:: Data records ::
· · · ·

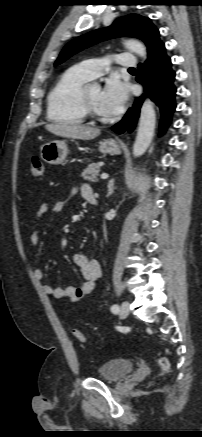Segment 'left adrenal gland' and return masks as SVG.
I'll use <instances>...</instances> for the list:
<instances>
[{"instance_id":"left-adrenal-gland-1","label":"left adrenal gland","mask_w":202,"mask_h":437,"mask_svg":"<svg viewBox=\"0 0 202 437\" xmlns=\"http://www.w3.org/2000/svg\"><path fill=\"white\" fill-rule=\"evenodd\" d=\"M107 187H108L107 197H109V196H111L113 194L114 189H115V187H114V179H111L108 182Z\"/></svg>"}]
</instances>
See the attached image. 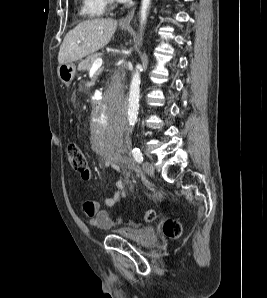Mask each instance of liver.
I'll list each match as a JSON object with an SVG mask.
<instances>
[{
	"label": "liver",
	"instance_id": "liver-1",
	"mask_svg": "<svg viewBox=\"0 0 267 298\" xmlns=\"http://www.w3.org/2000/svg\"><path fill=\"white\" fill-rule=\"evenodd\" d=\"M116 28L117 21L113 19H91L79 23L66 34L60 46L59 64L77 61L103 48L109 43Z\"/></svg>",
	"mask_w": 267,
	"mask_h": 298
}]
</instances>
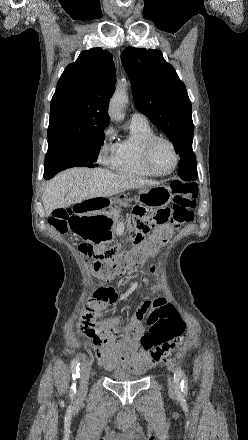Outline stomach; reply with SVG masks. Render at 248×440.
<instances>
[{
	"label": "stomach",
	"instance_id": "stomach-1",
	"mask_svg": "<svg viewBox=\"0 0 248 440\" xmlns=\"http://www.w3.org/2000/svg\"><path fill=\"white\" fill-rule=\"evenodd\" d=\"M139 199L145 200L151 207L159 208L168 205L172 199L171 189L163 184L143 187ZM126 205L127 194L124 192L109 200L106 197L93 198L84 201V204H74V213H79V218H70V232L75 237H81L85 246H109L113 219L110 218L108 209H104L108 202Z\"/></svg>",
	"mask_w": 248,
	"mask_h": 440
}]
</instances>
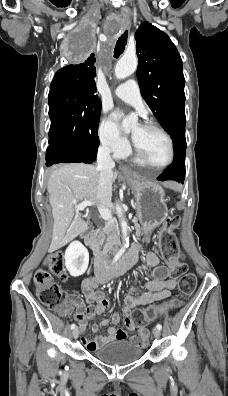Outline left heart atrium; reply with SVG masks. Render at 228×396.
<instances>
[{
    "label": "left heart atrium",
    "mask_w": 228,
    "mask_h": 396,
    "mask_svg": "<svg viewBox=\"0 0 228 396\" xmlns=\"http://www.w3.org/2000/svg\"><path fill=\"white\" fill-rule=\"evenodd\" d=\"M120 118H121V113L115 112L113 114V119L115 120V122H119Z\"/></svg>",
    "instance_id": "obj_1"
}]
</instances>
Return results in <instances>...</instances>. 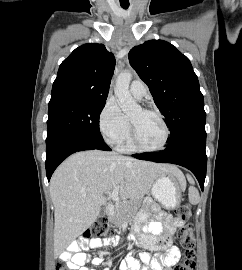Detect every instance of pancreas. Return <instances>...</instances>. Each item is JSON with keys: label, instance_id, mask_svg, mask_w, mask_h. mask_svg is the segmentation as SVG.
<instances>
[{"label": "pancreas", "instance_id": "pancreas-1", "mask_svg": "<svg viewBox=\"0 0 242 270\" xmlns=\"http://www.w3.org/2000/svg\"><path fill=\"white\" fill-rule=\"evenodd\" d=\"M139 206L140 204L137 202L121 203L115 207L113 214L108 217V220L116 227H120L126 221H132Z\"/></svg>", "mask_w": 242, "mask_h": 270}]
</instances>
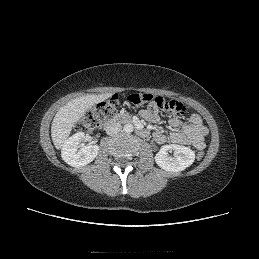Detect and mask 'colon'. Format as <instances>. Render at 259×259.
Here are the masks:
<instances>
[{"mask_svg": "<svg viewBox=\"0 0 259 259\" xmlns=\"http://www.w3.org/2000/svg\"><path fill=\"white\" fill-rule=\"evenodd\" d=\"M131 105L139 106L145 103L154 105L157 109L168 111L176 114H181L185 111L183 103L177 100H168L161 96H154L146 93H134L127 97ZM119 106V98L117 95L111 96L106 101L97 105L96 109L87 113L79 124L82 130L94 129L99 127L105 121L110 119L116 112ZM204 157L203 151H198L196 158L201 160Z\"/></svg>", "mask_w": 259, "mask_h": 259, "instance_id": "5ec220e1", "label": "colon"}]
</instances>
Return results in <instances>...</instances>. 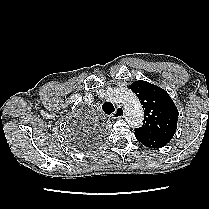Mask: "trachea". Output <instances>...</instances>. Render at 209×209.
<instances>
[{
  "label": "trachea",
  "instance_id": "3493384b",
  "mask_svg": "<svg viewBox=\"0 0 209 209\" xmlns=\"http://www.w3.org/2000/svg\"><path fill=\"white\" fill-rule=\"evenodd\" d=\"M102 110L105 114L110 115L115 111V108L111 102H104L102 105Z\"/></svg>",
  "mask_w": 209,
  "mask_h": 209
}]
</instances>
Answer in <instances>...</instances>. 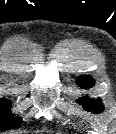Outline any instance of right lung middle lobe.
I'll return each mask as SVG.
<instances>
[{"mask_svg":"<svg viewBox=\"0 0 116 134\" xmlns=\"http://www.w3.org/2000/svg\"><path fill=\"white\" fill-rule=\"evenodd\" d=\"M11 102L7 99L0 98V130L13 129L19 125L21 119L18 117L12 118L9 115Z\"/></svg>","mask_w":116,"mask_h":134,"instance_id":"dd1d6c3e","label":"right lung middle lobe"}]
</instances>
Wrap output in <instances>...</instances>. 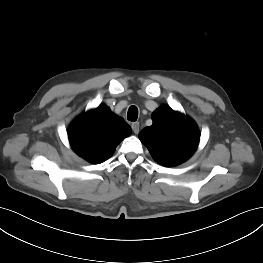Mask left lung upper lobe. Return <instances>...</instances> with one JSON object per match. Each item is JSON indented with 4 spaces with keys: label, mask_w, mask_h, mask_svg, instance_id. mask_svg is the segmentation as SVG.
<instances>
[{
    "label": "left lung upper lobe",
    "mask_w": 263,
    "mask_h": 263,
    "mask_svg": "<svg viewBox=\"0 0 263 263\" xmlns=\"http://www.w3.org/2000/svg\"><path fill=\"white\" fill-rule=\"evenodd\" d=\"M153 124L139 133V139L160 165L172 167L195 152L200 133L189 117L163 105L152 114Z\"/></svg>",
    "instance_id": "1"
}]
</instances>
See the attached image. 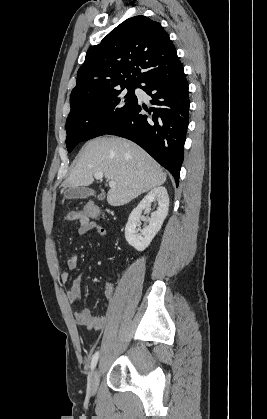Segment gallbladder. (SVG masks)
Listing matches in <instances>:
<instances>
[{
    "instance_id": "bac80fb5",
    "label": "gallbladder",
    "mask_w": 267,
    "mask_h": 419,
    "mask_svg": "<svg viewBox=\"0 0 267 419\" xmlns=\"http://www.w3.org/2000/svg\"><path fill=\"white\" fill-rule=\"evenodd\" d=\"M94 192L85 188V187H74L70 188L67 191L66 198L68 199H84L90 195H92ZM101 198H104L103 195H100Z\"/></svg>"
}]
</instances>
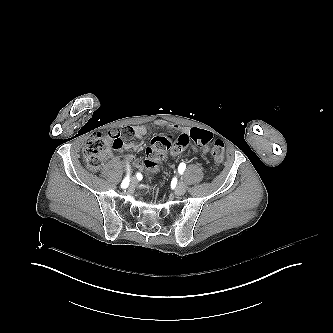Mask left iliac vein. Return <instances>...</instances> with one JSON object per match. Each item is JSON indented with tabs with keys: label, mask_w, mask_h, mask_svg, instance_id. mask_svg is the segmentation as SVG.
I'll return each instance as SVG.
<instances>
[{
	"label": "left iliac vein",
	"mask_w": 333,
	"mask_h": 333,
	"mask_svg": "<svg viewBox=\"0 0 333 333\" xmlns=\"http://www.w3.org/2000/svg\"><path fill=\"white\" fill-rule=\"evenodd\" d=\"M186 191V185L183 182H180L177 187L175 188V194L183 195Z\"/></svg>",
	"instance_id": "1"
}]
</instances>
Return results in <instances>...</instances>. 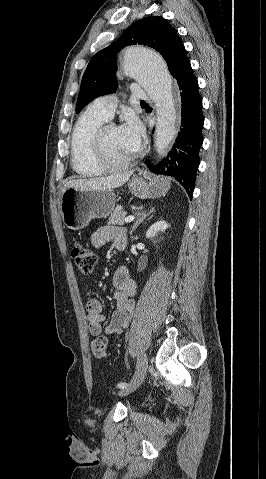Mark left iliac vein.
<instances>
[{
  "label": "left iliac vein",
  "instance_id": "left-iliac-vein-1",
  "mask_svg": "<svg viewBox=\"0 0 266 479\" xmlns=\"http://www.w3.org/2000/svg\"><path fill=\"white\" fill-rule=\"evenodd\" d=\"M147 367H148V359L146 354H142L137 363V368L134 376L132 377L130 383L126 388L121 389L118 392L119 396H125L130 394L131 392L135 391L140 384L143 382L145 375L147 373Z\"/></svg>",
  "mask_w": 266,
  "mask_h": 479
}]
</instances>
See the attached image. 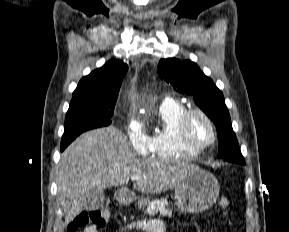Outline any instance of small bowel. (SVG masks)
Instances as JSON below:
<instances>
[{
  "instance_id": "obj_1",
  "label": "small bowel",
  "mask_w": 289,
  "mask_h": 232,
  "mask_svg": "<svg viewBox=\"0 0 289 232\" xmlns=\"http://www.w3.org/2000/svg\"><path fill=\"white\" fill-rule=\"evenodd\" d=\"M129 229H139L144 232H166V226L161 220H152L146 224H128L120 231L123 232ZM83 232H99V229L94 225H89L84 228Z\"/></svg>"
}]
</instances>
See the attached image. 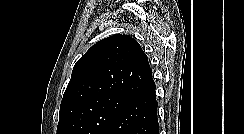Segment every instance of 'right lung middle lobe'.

· · · ·

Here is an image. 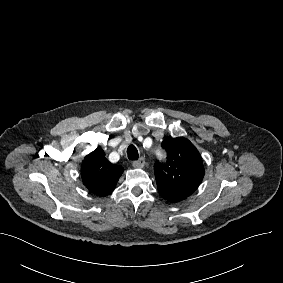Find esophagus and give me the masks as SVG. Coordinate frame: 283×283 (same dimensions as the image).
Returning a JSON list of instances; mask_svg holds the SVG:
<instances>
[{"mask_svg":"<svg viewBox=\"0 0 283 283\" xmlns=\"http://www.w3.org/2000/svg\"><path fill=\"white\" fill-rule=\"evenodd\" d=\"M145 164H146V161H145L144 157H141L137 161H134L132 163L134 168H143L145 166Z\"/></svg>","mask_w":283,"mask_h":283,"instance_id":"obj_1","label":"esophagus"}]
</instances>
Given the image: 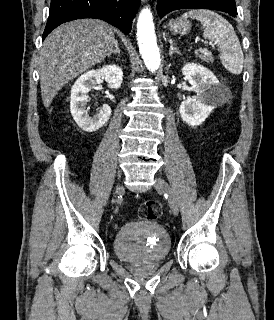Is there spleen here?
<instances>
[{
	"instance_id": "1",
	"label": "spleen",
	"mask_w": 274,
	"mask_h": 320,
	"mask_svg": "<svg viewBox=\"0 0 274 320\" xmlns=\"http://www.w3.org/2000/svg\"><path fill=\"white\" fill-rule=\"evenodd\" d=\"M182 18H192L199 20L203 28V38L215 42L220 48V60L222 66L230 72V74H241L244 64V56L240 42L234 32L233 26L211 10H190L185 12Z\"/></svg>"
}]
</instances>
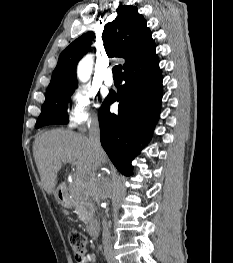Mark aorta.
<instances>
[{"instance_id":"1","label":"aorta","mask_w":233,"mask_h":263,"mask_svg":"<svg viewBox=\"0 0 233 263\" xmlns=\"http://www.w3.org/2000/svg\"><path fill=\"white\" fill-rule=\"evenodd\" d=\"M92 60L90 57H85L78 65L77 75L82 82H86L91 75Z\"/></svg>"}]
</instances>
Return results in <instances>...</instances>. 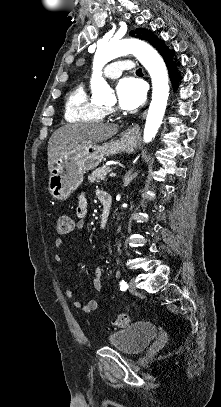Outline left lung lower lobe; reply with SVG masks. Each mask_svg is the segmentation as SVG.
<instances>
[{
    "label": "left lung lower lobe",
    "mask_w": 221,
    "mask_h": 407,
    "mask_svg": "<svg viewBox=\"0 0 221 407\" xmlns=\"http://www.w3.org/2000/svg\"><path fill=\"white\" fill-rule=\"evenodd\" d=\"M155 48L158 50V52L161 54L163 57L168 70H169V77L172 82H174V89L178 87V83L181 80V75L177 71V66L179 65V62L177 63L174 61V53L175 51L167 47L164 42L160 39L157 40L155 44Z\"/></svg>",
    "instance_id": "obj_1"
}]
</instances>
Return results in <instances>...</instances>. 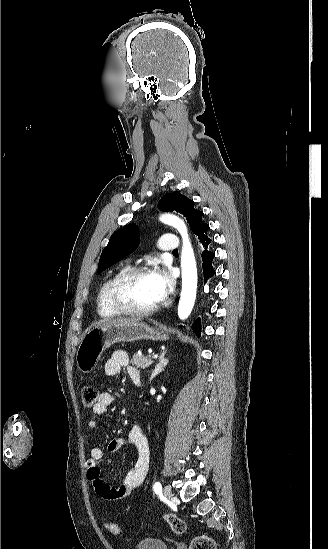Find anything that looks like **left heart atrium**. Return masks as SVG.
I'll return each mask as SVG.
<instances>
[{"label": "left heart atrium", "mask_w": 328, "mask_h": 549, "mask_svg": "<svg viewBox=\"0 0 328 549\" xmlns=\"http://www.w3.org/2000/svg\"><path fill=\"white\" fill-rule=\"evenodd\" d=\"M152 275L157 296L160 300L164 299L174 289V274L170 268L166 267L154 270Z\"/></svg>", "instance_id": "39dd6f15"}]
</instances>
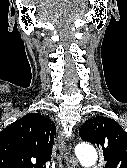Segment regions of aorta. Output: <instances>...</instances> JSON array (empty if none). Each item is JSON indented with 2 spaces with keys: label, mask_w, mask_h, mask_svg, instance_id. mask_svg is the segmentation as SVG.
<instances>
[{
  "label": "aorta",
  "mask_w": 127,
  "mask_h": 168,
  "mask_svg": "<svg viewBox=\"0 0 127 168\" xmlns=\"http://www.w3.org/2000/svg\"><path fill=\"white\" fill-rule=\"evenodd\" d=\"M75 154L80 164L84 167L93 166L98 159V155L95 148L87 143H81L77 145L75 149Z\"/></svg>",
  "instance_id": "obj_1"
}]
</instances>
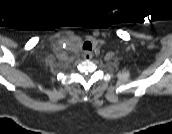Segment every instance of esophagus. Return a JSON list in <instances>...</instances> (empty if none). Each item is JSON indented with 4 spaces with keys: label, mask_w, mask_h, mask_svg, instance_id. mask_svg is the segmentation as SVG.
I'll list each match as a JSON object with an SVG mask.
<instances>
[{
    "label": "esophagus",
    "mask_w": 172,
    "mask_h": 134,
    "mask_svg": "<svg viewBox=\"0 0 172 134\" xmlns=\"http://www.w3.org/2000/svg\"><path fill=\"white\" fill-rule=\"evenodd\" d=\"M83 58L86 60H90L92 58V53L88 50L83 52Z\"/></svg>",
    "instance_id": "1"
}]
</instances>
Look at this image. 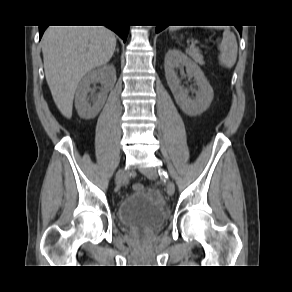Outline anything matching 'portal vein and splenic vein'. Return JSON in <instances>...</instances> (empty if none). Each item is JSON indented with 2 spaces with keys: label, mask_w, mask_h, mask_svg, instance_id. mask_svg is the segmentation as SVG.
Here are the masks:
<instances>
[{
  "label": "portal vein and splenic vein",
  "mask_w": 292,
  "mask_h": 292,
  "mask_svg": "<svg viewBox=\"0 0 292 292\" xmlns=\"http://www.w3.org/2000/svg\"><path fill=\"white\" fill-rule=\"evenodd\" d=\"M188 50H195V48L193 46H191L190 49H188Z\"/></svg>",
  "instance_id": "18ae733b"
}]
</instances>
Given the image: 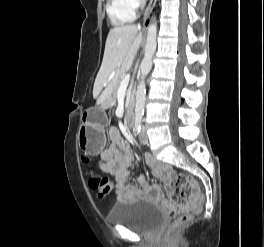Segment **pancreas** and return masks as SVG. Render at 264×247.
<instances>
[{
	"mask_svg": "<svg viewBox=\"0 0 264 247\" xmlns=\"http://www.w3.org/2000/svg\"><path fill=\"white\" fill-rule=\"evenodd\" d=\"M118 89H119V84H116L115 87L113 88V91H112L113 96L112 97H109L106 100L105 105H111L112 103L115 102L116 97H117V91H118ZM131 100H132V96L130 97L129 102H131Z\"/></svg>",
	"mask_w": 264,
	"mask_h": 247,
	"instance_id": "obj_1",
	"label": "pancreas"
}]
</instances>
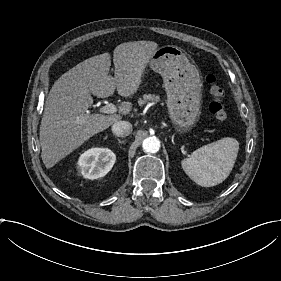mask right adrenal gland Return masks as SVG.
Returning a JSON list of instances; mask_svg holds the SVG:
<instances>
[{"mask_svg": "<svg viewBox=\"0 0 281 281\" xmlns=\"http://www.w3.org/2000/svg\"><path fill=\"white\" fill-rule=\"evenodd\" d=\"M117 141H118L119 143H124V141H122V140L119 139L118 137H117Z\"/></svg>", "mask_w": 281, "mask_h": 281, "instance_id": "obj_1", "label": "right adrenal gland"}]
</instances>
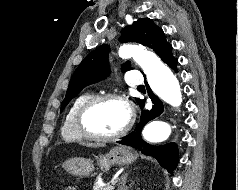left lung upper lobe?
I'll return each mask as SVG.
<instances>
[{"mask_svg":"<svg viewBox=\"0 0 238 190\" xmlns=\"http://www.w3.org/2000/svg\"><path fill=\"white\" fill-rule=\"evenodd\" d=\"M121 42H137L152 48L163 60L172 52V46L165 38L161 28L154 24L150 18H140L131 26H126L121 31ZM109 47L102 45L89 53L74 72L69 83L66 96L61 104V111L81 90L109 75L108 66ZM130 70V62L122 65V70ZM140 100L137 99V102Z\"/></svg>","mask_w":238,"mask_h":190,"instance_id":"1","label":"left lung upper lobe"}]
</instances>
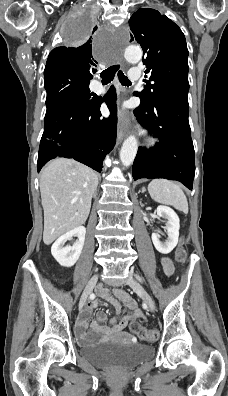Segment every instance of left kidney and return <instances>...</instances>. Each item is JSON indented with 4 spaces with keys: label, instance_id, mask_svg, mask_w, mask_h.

· · · ·

:: Exercise goal ::
Go back to the lines above and output, exactly as they stand, the ones from the line containing "left lung upper lobe?" to the line containing "Segment every instance of left". Leave all pictures behind.

:: Output of the task ::
left lung upper lobe?
I'll return each mask as SVG.
<instances>
[{"mask_svg":"<svg viewBox=\"0 0 238 190\" xmlns=\"http://www.w3.org/2000/svg\"><path fill=\"white\" fill-rule=\"evenodd\" d=\"M121 42H137L152 48L163 60L172 52V46L165 38L161 28L154 24L150 18H140L131 26H126L121 31ZM109 47L102 45L89 53L74 72L69 83L66 96L61 104V111L81 90L109 75L108 66ZM130 70V62L122 65V70ZM140 100L137 99V102Z\"/></svg>","mask_w":238,"mask_h":190,"instance_id":"1","label":"left lung upper lobe"}]
</instances>
Segment every instance of left kidney and return <instances>...</instances>. Each item is JSON indented with 4 spaces with keys: label, instance_id, mask_svg, mask_w, mask_h.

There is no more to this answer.